What is expected:
Whenever a line contains the string "CLEAR", copy it out of the entries.

Raw data:
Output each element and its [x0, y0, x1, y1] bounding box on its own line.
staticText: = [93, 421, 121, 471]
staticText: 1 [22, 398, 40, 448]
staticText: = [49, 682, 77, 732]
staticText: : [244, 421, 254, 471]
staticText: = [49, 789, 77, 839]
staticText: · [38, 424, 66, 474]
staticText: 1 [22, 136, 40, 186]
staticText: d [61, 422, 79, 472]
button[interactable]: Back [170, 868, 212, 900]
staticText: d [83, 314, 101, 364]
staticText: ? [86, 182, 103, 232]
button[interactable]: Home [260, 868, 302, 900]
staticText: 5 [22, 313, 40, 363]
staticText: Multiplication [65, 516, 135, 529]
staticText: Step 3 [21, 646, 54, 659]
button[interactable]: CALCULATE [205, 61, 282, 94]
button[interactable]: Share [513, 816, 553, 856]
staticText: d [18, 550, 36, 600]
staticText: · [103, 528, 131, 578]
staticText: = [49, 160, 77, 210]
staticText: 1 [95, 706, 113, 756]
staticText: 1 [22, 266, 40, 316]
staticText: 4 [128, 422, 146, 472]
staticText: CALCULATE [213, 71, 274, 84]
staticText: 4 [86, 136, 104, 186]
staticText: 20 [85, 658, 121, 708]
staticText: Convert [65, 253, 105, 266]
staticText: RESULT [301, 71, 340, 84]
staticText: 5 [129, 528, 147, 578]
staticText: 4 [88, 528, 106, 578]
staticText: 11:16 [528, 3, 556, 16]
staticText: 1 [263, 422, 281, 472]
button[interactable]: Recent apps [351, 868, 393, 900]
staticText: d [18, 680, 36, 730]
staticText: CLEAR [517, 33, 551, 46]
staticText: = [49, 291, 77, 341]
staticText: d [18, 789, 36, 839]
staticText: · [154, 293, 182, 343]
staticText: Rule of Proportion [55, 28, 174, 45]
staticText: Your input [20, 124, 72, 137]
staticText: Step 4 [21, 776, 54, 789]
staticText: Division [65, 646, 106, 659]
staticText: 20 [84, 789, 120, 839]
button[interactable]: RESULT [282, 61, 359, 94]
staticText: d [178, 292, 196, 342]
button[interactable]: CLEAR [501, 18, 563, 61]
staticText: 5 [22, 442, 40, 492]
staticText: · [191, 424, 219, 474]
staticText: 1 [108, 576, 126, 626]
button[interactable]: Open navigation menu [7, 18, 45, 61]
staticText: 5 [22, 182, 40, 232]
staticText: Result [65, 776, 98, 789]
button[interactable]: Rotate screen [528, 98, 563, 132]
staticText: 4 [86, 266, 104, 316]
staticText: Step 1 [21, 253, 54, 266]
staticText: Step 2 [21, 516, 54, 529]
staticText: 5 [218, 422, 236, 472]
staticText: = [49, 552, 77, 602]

Task response:
staticText: CLEAR [517, 33, 551, 46]
button[interactable]: CLEAR [501, 18, 563, 61]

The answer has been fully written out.